Your answer should be the lines below from the one holding "humanoidne robotike za" through the one holding "naučne fantastike. Pošto", copied exactly and with nothing else.

Data extracted from a collection:
= = = = = = =

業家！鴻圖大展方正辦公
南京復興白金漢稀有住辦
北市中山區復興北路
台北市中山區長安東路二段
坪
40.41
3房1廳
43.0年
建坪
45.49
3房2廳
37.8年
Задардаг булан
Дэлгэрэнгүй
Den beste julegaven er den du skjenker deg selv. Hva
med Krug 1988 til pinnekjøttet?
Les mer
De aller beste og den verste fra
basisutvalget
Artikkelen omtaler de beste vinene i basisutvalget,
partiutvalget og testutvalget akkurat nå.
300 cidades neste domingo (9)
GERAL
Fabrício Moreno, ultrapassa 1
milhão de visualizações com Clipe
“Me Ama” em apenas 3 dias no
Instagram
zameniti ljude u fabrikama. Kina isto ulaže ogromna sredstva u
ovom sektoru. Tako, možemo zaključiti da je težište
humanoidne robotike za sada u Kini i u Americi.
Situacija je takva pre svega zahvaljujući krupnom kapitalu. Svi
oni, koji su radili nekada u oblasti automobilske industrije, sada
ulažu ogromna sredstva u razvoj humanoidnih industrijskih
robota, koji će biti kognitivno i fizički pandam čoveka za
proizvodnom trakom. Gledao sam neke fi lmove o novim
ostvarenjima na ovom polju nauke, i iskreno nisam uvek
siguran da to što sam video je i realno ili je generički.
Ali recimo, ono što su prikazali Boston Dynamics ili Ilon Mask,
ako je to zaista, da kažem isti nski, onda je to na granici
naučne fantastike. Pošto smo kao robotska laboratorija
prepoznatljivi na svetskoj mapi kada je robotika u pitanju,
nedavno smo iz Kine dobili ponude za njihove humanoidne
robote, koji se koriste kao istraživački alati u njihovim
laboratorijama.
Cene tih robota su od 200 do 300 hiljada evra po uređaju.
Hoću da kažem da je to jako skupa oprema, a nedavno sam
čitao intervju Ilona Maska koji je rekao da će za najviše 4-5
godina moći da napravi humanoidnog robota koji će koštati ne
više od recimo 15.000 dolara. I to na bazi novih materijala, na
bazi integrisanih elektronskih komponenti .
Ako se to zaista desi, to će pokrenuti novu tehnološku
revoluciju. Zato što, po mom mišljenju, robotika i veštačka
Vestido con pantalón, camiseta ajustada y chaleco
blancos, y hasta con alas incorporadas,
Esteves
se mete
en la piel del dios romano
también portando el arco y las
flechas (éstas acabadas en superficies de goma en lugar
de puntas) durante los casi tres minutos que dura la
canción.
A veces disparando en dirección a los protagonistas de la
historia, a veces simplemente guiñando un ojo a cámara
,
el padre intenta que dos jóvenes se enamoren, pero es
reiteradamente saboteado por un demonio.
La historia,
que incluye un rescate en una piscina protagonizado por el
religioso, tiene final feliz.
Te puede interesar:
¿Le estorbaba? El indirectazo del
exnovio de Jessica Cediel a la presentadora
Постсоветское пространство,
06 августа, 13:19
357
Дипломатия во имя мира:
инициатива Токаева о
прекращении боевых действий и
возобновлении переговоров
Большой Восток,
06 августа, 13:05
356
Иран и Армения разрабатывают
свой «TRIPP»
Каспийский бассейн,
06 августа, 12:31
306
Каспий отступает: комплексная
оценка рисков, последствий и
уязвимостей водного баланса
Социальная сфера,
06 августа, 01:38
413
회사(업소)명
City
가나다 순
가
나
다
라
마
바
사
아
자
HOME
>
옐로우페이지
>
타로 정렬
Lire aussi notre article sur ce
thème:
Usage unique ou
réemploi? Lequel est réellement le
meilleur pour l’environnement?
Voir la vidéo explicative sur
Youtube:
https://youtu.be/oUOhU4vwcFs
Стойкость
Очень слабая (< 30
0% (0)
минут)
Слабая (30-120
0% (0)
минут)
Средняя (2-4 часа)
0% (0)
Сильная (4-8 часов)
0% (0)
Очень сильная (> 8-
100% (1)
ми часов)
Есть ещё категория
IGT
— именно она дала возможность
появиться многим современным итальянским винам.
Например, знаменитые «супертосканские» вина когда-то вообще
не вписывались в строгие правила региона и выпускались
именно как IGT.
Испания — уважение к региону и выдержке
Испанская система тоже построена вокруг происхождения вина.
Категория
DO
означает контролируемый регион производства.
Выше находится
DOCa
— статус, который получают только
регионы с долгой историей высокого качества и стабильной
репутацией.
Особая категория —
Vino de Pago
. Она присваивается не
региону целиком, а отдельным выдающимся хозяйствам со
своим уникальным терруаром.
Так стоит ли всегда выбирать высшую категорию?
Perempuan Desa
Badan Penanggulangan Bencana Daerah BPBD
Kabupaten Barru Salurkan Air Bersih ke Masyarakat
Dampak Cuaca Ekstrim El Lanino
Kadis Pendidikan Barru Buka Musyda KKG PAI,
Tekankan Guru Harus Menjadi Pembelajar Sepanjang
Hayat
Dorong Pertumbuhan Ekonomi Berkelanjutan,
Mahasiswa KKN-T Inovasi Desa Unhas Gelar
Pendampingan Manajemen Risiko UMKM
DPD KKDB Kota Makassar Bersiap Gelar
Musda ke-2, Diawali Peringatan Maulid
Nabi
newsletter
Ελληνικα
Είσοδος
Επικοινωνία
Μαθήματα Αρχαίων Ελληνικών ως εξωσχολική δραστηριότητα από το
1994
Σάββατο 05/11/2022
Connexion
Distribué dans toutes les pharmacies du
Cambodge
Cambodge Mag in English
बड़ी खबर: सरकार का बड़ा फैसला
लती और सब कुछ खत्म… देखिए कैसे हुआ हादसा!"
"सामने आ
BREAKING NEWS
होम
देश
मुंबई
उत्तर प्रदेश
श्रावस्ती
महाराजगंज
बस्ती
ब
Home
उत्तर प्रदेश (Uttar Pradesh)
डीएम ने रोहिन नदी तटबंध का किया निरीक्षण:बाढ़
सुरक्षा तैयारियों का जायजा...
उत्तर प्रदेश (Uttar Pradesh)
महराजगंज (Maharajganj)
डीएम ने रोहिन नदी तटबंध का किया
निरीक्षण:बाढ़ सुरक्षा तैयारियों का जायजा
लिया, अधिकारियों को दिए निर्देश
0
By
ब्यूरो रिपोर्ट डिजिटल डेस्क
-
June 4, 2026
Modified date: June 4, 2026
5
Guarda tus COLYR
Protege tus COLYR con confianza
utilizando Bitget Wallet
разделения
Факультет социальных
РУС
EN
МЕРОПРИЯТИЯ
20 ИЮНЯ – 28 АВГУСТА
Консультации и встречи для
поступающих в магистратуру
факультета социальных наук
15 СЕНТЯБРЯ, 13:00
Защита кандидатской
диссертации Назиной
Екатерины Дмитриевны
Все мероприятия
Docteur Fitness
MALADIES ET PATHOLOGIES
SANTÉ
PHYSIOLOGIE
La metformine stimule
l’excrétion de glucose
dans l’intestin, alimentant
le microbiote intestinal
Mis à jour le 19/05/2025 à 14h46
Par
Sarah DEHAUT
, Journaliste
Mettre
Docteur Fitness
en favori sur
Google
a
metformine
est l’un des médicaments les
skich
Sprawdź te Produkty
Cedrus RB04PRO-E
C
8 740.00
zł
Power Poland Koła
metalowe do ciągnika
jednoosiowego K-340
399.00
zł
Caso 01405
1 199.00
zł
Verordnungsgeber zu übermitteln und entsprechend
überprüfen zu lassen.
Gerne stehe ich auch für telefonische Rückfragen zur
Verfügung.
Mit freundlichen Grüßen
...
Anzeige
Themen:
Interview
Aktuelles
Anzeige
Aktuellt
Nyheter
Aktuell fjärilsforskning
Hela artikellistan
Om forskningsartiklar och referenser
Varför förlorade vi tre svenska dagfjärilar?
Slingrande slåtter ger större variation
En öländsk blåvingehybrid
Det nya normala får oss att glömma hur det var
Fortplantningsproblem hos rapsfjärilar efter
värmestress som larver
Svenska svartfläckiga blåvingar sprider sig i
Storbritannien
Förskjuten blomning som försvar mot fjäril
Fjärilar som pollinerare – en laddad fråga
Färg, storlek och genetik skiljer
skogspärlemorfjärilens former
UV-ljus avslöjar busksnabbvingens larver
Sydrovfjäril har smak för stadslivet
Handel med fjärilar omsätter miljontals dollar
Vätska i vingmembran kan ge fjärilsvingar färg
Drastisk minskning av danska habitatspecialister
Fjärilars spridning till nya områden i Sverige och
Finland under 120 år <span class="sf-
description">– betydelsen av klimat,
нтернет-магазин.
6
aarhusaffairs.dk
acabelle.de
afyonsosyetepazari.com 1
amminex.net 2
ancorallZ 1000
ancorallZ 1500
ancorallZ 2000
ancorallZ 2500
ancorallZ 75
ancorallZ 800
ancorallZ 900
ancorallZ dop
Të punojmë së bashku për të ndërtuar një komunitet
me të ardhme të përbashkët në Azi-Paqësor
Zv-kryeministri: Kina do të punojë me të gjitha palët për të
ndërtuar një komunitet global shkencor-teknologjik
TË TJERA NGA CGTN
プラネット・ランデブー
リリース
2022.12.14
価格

= = = = = = =

◆ **Answer below**
humanoidne robotike za sada u Kini i u Americi.
Situacija je takva pre svega zahvaljujući krupnom kapitalu. Svi
oni, koji su radili nekada u oblasti automobilske industrije, sada
ulažu ogromna sredstva u razvoj humanoidnih industrijskih
robota, koji će biti kognitivno i fizički pandam čoveka za
proizvodnom trakom. Gledao sam neke fi lmove o novim
ostvarenjima na ovom polju nauke, i iskreno nisam uvek
siguran da to što sam video je i realno ili je generički.
Ali recimo, ono što su prikazali Boston Dynamics ili Ilon Mask,
ako je to zaista, da kažem isti nski, onda je to na granici
naučne fantastike. Pošto smo kao robotska laboratorija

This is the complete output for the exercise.